Copy each line of the listing where the word "Flooring" can be found.

■ Available data ■
BEGIN

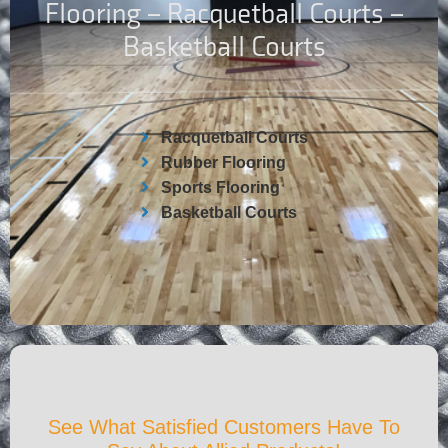
Flooring – Racquetball Courts –
Basketball Courts
Racquetball Courts
Rubber Flooring
Sports Flooring
Basketball Courts
See What Satisfied Customers Have To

END

■ Reply ■
Flooring – Racquetball Courts –
Rubber Flooring
Sports Flooring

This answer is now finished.